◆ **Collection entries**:
---

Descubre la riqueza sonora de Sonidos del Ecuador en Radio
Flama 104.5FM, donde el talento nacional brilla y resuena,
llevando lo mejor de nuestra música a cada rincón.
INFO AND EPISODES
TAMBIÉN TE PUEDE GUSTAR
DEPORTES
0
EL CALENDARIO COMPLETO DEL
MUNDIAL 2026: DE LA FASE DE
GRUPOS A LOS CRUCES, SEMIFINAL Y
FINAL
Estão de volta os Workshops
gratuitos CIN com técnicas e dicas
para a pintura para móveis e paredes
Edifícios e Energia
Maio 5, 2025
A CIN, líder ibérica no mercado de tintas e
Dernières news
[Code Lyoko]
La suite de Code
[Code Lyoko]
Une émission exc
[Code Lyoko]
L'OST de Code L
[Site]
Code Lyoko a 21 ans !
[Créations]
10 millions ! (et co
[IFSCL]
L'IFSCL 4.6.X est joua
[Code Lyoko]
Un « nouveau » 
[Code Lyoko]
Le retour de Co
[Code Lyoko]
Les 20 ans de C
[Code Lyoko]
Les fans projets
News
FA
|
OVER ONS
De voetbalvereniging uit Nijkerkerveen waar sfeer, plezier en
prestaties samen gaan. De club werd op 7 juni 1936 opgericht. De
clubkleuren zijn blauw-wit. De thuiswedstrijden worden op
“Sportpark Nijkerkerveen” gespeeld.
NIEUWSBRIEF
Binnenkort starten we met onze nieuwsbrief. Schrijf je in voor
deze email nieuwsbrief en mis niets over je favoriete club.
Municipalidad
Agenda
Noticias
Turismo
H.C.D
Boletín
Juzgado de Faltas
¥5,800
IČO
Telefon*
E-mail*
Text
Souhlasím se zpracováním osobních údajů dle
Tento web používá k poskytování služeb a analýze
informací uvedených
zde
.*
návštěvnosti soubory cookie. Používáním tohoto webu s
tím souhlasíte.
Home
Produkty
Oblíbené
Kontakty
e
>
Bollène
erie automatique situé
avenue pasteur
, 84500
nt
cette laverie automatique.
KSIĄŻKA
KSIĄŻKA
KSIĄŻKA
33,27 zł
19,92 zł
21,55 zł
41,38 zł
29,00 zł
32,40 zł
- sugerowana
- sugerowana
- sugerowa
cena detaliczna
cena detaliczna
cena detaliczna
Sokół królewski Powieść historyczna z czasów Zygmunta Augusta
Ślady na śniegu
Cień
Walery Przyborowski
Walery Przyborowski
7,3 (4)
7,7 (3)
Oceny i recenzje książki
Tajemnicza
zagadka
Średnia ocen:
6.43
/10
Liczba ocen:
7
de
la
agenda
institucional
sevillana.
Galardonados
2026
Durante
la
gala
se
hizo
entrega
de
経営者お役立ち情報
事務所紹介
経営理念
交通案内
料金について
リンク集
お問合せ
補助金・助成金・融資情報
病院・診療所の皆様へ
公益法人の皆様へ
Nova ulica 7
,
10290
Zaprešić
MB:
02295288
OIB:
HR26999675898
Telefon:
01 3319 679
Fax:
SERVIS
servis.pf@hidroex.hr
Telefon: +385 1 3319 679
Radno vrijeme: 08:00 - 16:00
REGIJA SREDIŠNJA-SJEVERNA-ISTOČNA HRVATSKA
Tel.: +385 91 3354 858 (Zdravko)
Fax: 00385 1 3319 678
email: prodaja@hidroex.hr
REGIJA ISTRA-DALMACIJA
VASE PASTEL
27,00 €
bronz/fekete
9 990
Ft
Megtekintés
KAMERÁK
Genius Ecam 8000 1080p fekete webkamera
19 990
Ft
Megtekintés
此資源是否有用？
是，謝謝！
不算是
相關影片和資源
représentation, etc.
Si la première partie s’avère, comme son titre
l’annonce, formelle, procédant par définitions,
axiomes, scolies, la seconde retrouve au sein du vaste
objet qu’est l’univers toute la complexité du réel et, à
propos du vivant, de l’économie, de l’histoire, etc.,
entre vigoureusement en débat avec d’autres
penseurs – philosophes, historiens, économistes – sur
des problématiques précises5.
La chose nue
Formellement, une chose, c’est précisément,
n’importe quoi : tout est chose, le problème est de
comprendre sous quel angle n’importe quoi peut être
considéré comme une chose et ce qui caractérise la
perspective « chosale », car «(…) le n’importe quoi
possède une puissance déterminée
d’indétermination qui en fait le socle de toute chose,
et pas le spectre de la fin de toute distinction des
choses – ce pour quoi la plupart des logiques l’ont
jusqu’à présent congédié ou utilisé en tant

---

◆ **WHAT IS NEEDED**: Search the data above and return each line in which "quoi" occurs.

◆ **THE COMPLETED TASK**:
n’importe quoi : tout est chose, le problème est de
comprendre sous quel angle n’importe quoi peut être
perspective « chosale », car «(…) le n’importe quoi
choses – ce pour quoi la plupart des logiques l’ont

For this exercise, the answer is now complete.